ICYMI: New Research Shows Consumers Could Pay Up to $2 Billion More Under Regulation II Proposal

January 25, 2024

WASHINGTON, D.C. – A new White Paper published this week from Nick Bourke, former Director of Consumer Finance at The Pew Charitable Trusts, estimates the Federal Reserve Board’s proposal to further cap debit interchange fees could increase consumer costs by up to $2 billion if finalized. The White Paper, entitled “How Proposed Interchange Fee Caps Will Affect Consumer Costs,” draws from prior research by Federal Reserve Board and former Treasury Department economists about the 2010 Durbin Amendment’s effects to estimate how the most recent proposed fee cap reductions could affect prices consumers pay for bank accounts and merchant goods or services.

CBA President and CEO Lindsey Johnson issued the following statement in response to the White Paper:

“The Federal Reserve Board’s proposal would boost revenue for merchants at the expense of consumers.
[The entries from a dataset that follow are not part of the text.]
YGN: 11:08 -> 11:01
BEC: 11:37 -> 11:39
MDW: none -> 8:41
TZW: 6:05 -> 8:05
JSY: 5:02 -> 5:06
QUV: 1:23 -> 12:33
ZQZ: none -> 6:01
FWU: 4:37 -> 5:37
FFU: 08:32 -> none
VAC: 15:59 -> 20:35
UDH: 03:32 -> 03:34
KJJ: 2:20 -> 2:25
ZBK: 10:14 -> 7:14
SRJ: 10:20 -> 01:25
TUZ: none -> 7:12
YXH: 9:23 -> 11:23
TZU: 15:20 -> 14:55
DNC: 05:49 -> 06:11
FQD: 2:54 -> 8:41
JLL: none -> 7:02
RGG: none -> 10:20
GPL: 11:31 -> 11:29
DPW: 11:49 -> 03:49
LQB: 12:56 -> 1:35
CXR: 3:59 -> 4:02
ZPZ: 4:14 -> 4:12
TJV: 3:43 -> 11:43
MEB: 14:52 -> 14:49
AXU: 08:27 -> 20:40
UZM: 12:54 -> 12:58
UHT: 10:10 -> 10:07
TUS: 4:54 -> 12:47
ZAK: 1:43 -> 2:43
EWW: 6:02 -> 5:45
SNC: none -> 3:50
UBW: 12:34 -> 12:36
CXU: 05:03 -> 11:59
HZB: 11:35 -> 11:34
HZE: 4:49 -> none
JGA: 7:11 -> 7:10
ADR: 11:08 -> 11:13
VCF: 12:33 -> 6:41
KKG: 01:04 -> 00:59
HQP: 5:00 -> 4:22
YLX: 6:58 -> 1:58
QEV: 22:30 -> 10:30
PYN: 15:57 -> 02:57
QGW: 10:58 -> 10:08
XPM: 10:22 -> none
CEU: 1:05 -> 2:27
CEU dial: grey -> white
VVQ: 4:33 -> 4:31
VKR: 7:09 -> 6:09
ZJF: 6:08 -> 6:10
This research, coupled with recent findings of the Government Accountability Office and other renowned academics of past changes to debit interchange, is compelling evidence that the original Durbin Amendment never delivered for consumers. By doubling down, the Federal Reserve’s proposed rule would only lead to higher costs for consumers and less access to banking services.

“A number of our policymakers appear to be rushing to finalize similar proposals that could ultimately force millions of Americans to meet their financial needs outside of the well-regulated banking system. We urge policymakers to consider these important findings.”

The White Paper reviews research about the initial Durbin Amendment’s effects and estimates expected outcomes if the proposal to further reduce debit interchange caps if finalized. The key findings are:

  • Economists confidently measured a drop in bank interchange revenue and an increase in fees consumers pay for bank accounts due to the 2010 Durbin Amendment. Lower-income consumers would likely bear a disproportionate share of increased costs.
  • Any corresponding merchant and consumer savings under the 2010 Durbin Amendment are contested or not measurable. If merchants passed savings through to consumers, as theory and some lawmakers suggest, economists concluded it is “virtually impossible” to prove or measure.
  • If the Federal Reserve Board’s current proposal to further reduce debit interchange revenue is finalized, the research suggests that consumers will pay an extra $1.3 billion to $2 billion annually in higher bank account fees. Once again, consumers will find it harder to avoid fees, as “free” bank accounts with no maintenance fees become less common and the average minimum deposit required to qualify for fee waivers increases – which may disproportionately affect lower-income consumers.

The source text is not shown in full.